- **What is needed**
Because the images are not wanted, restate every line below word for word without them.

▼▼▼

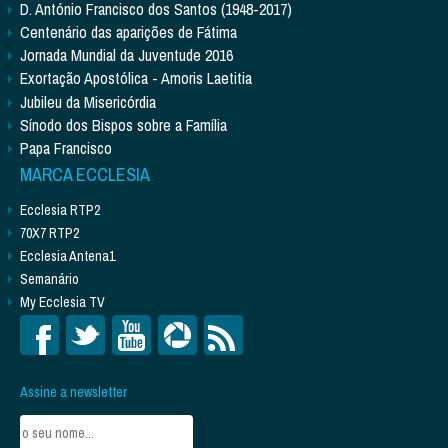
D. António Francisco dos Santos (1948-2017)
Centenário das aparições de Fátima
Jornada Mundial da Juventude 2016
Exortação Apostólica - Amoris Laetitia
Jubileu da Misericórdia
Sínodo dos Bispos sobre a Família
Papa Francisco
MARCA ECCLESIA
Ecclesia RTP2
70X7 RTP2
Ecclesia Antena1
Semanário
My Ecclesia TV
Assine a newsletter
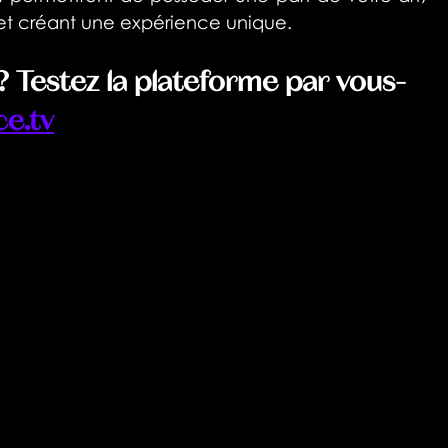
s et créant une expérience unique.
? Testez la plateforme par vous-
e.tv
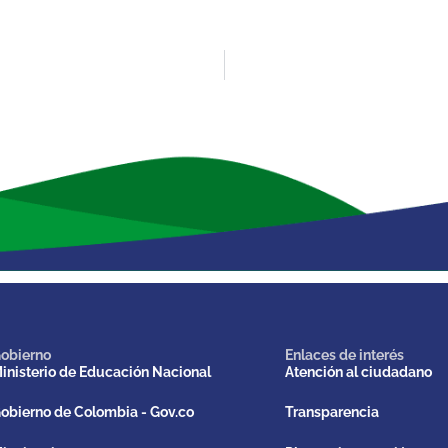
obierno
Enlaces de interés
inisterio de Educación Nacional
Atención al ciudadano
obierno de Colombia - Gov.co
Transparencia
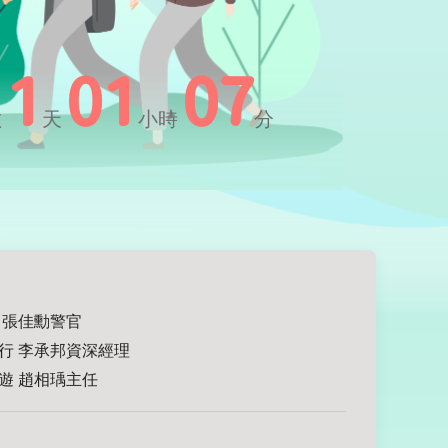
1
01
07
數
天
小時
分
 張佳勳警官
行 李承邦資深經理
遊 趙相瑀主任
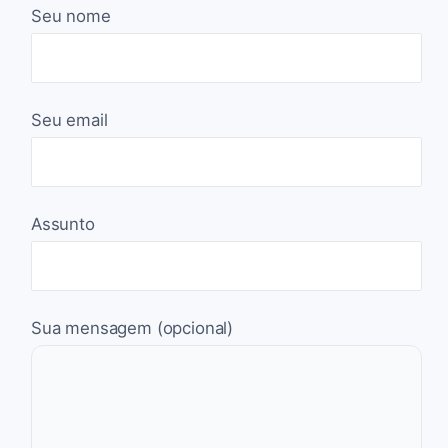
Seu nome
Seu email
Assunto
Sua mensagem (opcional)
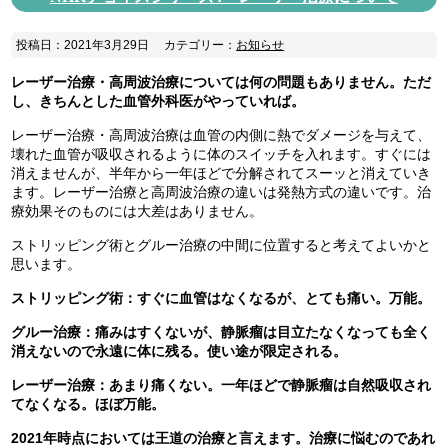
投稿日：2021年3月29日
カテゴリー：
お知らせ
レーザー治療・高周波治療については何の問題もありません。ただ
し、きちんとした血管外科医がやっていれば。
レーザー治療・高周波治療は血管の内側に熱でダメージを与えて、
壊れた血管が吸収されるように体のスイッチを入れます。すぐには
消えませんが、半年から一年ほどで分解されてスーッと消えていき
ます。レーザー治療と高周波治療の違いは発熱方式の違いです。治
療効果そのものには大差はありません。
ストリッピング術とグルー治療の中間に位置すると考えてよいかと
思います。
ストリッピング術：すぐに血管はなくなるが、とても痛い。万能。
グルー治療：痛みはすくないが、静脈瘤は目立たなくなっても全く
消えないので永遠に体に残る。使い途が限定される。
レーザー治療：あまり痛くない。一年ほどで静脈瘤は自然吸収され
てなくなる。ほぼ万能。
2021年時点においては王道の治療と言えます。治療に悩むのであれ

▲▲▲

- **Answer to the exercise**
D. António Francisco dos Santos (1948-2017)
Centenário das aparições de Fátima
Jornada Mundial da Juventude 2016
Exortação Apostólica - Amoris Laetitia
Jubileu da Misericórdia
Sínodo dos Bispos sobre a Família
Papa Francisco
MARCA ECCLESIA
Ecclesia RTP2
70X7 RTP2
Ecclesia Antena1
Semanário
My Ecclesia TV
Assine a newsletter
s et créant une expérience unique.
? Testez la plateforme par vous-
e.tv
obierno
Enlaces de interés
inisterio de Educación Nacional
Atención al ciudadano
obierno de Colombia - Gov.co
Transparencia
1
01
07
數
天
小時
分
 張佳勳警官
行 李承邦資深經理
遊 趙相瑀主任
Seu nome
Seu email
Assunto
Sua mensagem (opcional)
投稿日：2021年3月29日
カテゴリー：
お知らせ
レーザー治療・高周波治療については何の問題もありません。ただ
し、きちんとした血管外科医がやっていれば。
レーザー治療・高周波治療は血管の内側に熱でダメージを与えて、
壊れた血管が吸収されるように体のスイッチを入れます。すぐには
消えませんが、半年から一年ほどで分解されてスーッと消えていき
ます。レーザー治療と高周波治療の違いは発熱方式の違いです。治
療効果そのものには大差はありません。
ストリッピング術とグルー治療の中間に位置すると考えてよいかと
思います。
ストリッピング術：すぐに血管はなくなるが、とても痛い。万能。
グルー治療：痛みはすくないが、静脈瘤は目立たなくなっても全く
消えないので永遠に体に残る。使い途が限定される。
レーザー治療：あまり痛くない。一年ほどで静脈瘤は自然吸収され
てなくなる。ほぼ万能。
2021年時点においては王道の治療と言えます。治療に悩むのであれ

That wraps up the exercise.